Create a site-to-site (S2S) VPN tunnel via PPTP/L2TP on Windows Server 2022, 2016 and 2012

7. Allow ping on your VPN servers

To test the connectivity between your VPN servers, and then the routing of packets from client PCs to the remote network, we'll use the Windows "ping" command.
However, ping is blocked by default in Windows Server.

Warning : on both VPN servers, go to the advanced settings of the Windows Firewall and enable these rules:

• File and Printer Sharing (Echo Request - ICMPv4-In).
• File and Printer Sharing (Echo Request - ICMPv6-In).

Once these rules are enabled, the icon in front of these rules will turn green.

8. Establish site-to-site VPN connections (VPN tunnels)

8.1. Connect site 1 (Brussels) to site 2 (Paris) via a site-to-site VPN tunnel

On your VPN server "BRUX-VPN" of site 1 (Brussels), go to the "Network interfaces" section and right-click "Connect" on your on-demand connection interface (in our case "paris").

Please wait a few seconds while connecting to the remote site.

If everything is configured correctly, the connection status will be "Connected".

8.2. Connect site 2 (Paris) to site 1 (Brussels) via a site-to-site VPN tunnel

Similarly, go to the "Network Interfaces" section of your VPN server "PARIS-VPN" of site 2 (Paris) and right-click "Connect" on your "brux" on-demand connection interface.

Please wait a while while the VPN connection with the remote site is established.

If your configuration is correct, the connection status will be "Connected".

8.3. VPN ports used for your site-to-site VPN connections

Refresh the console on your two VPN servers (using the "F5" key or the fifth icon in the console toolbar), then go to the "Remote Access Clients" section on the VPN server at Site 1 (Brussels).

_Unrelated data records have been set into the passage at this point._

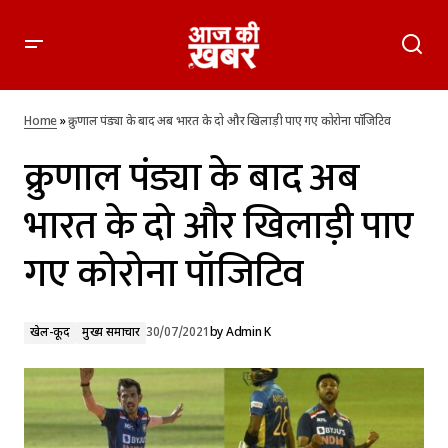
क्रुणाल पंड्या के बाद अब भारत के दो और खिलाड़ी पाए गए कोरोना
पॉजिटिव
Home
»
क्रुणाल पंड्या के बाद अब भारत के दो और खिलाड़ी पाए गए कोरोना पॉजिटिव
क्रुणाल पंड्या के बाद अब
भारत के दो और खिलाड़ी पाए
गए कोरोना पॉजिटिव
खेल-कूद
मुख्य समाचार
30/07/2021
by
Admin K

In this "Remote Access Clients" section, you can see that the user "parisuser" (used by the on-demand connection from the remote site (Site 2 (Paris)) has logged in with the user account "parisuser" located on your VPN server "BRUX-VPN".

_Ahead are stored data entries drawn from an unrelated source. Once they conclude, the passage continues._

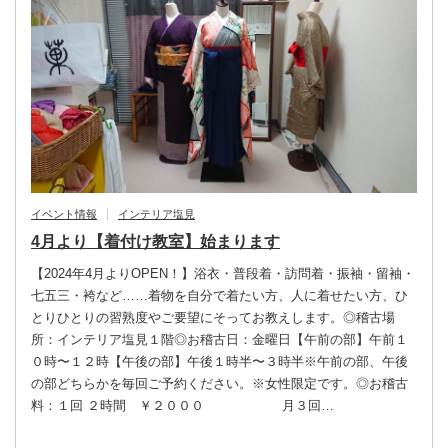
イベント情報
インテリア塩見
4月より【着付け教室】始まります
【2024年4月よりOPEN！】浴衣・普段着・訪問着・振袖・留袖・
七五三・袴など……着物を自分で着たい方、人に着せたい方、ひ
とりひとりの習熟度やご要望にそってお教えします。◎稽古場
所：インテリア塩見１階◎お稽古日：金曜日【午前の部】午前１
０時〜１２時【午後の部】午後１時半〜３時半※午前の部、午後
の部どちらかを毎回ご予約ください。※女性限定です。◎お稽古
料：１回 ２時間 ￥２０００ 月３回…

In the "Ports" section, if you sort the list by "Status", you will be able to see that the VPN protocol "PPTP" is used for the VPN tunnel established by Paris with your VPN server "BRUX-VPN" in Brussels.

Similarly, on the remote VPN server "PARIS-VPN", you will be able to see that the Brussels site has connected to your Paris site with the user account "bruxuser" present on your VPN server "PARIS-VPN".

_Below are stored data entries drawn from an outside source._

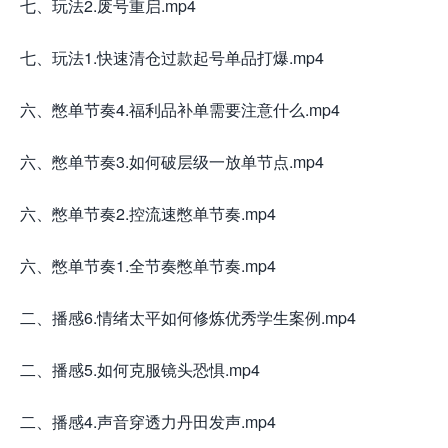
七、玩法2.废号重启.mp4
七、玩法1.快速清仓过款起号单品打爆.mp4
六、憋单节奏4.福利品补单需要注意什么.mp4
六、憋单节奏3.如何破层级一放单节点.mp4
六、憋单节奏2.控流速憋单节奏.mp4
六、憋单节奏1.全节奏憋单节奏.mp4
二、播感6.情绪太平如何修炼优秀学生案例.mp4
二、播感5.如何克服镜头恐惧.mp4
二、播感4.声音穿透力丹田发声.mp4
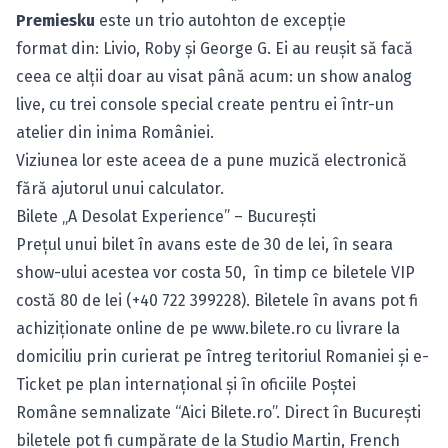
Premiesku
este un trio autohton de excepţie
format din: Livio, Roby şi George G. Ei au reuşit să facă
ceea ce alţii doar au visat până acum: un show analog
live, cu trei console special create pentru ei într-un
atelier din inima României.
Viziunea lor este aceea de a pune muzică electronică
fără ajutorul unui calculator.
Bilete „A Desolat Experience” – Bucureşti
Preţul unui bilet în avans este de 30 de lei, în seara
show-ului acestea vor costa 50, în timp ce biletele VIP
costă 80 de lei (+40 722 399228). Biletele în avans pot fi
achiziţionate online de pe
www.bilete.ro
cu livrare la
domiciliu prin curierat pe întreg teritoriul Romaniei şi e-
Ticket pe plan internaţional şi în oficiile
Poştei
Române
semnalizate “Aici Bilete.ro”. Direct în Bucureşti
biletele pot fi cumpărate de la Studio Martin, French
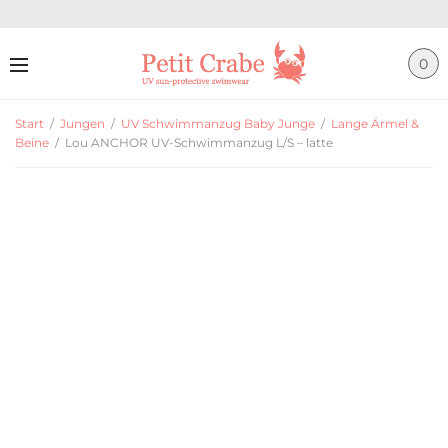
0
Start
/
Jungen
/
UV Schwimmanzug Baby Junge
/
Lange Ärmel &
Beine
/
Lou ANCHOR UV-Schwimmanzug L/S – latte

In the "Ports" section of this remote VPN server "PARIS-VPN", sort the list again by "Status" and you will be able to see that the VPN protocol used is again "PPTP".

9. Test connectivity between your physical sites (between VPN servers and from client PCs)

To verify that everything is configured correctly, whether it's the VPN tunnel or routing from machines on the local network (at the source or destination site), the best way is to test connectivity with the ping command from your VPN servers, as well as from a client PC at each physical site.

By testing connectivity from a VPN server, you are primarily testing the VPN tunnel.
Whereas, by testing connectivity between a client PC and the remote VPN server, you are also testing the network packet routing that each VPN server must perform correctly (which should be the case if you have followed our tutorial carefully).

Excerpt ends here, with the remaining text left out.